··· RECORDS PROVIDED

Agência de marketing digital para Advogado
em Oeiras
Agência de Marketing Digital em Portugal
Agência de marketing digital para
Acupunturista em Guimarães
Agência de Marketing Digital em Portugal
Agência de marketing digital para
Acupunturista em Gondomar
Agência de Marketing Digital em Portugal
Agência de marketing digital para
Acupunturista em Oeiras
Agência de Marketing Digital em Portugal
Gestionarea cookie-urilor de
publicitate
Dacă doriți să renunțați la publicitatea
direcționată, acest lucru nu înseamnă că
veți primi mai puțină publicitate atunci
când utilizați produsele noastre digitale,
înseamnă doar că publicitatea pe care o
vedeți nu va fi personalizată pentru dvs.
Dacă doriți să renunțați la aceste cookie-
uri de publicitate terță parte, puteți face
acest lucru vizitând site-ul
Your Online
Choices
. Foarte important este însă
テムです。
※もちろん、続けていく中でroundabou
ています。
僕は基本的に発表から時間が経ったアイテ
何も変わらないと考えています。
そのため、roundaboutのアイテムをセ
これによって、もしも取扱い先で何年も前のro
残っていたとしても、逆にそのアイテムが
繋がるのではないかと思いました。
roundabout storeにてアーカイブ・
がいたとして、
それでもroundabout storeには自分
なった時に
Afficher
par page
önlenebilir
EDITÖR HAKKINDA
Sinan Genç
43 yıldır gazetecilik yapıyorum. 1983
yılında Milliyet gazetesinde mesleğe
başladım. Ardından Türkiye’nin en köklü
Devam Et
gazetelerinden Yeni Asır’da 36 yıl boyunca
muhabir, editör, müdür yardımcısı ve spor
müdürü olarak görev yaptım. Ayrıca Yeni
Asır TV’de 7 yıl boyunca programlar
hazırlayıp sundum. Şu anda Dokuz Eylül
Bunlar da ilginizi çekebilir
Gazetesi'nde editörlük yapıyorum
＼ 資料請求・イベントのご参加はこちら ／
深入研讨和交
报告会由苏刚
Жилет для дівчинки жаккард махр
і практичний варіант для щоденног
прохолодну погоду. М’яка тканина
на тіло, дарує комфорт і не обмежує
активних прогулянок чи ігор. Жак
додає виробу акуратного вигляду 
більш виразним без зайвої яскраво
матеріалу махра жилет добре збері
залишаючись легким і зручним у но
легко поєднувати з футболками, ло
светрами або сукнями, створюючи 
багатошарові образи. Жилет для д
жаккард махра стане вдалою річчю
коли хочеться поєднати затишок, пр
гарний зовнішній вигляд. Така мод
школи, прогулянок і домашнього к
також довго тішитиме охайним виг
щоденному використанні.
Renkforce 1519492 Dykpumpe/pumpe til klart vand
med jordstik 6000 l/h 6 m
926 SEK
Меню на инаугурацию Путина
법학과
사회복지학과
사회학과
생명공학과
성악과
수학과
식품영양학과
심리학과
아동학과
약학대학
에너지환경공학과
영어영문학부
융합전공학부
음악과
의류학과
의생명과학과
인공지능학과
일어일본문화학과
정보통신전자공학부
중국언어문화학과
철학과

······

• [EXERCISE INSTRUCTIONS]: Copy down every record, keeping each one exact.

• [EXERCISE OUTPUT]:
Agência de marketing digital para Advogado
em Oeiras
Agência de Marketing Digital em Portugal
Agência de marketing digital para
Acupunturista em Guimarães
Agência de Marketing Digital em Portugal
Agência de marketing digital para
Acupunturista em Gondomar
Agência de Marketing Digital em Portugal
Agência de marketing digital para
Acupunturista em Oeiras
Agência de Marketing Digital em Portugal
Gestionarea cookie-urilor de
publicitate
Dacă doriți să renunțați la publicitatea
direcționată, acest lucru nu înseamnă că
veți primi mai puțină publicitate atunci
când utilizați produsele noastre digitale,
înseamnă doar că publicitatea pe care o
vedeți nu va fi personalizată pentru dvs.
Dacă doriți să renunțați la aceste cookie-
uri de publicitate terță parte, puteți face
acest lucru vizitând site-ul
Your Online
Choices
. Foarte important este însă
テムです。
※もちろん、続けていく中でroundabou
ています。
僕は基本的に発表から時間が経ったアイテ
何も変わらないと考えています。
そのため、roundaboutのアイテムをセ
これによって、もしも取扱い先で何年も前のro
残っていたとしても、逆にそのアイテムが
繋がるのではないかと思いました。
roundabout storeにてアーカイブ・
がいたとして、
それでもroundabout storeには自分
なった時に
Afficher
par page
önlenebilir
EDITÖR HAKKINDA
Sinan Genç
43 yıldır gazetecilik yapıyorum. 1983
yılında Milliyet gazetesinde mesleğe
başladım. Ardından Türkiye’nin en köklü
Devam Et
gazetelerinden Yeni Asır’da 36 yıl boyunca
muhabir, editör, müdür yardımcısı ve spor
müdürü olarak görev yaptım. Ayrıca Yeni
Asır TV’de 7 yıl boyunca programlar
hazırlayıp sundum. Şu anda Dokuz Eylül
Bunlar da ilginizi çekebilir
Gazetesi'nde editörlük yapıyorum
＼ 資料請求・イベントのご参加はこちら ／
深入研讨和交
报告会由苏刚
Жилет для дівчинки жаккард махр
і практичний варіант для щоденног
прохолодну погоду. М’яка тканина
на тіло, дарує комфорт і не обмежує
активних прогулянок чи ігор. Жак
додає виробу акуратного вигляду 
більш виразним без зайвої яскраво
матеріалу махра жилет добре збері
залишаючись легким і зручним у но
легко поєднувати з футболками, ло
светрами або сукнями, створюючи 
багатошарові образи. Жилет для д
жаккард махра стане вдалою річчю
коли хочеться поєднати затишок, пр
гарний зовнішній вигляд. Така мод
школи, прогулянок і домашнього к
також довго тішитиме охайним виг
щоденному використанні.
Renkforce 1519492 Dykpumpe/pumpe til klart vand
med jordstik 6000 l/h 6 m
926 SEK
Меню на инаугурацию Путина
법학과
사회복지학과
사회학과
생명공학과
성악과
수학과
식품영양학과
심리학과
아동학과
약학대학
에너지환경공학과
영어영문학부
융합전공학부
음악과
의류학과
의생명과학과
인공지능학과
일어일본문화학과
정보통신전자공학부
중국언어문화학과
철학과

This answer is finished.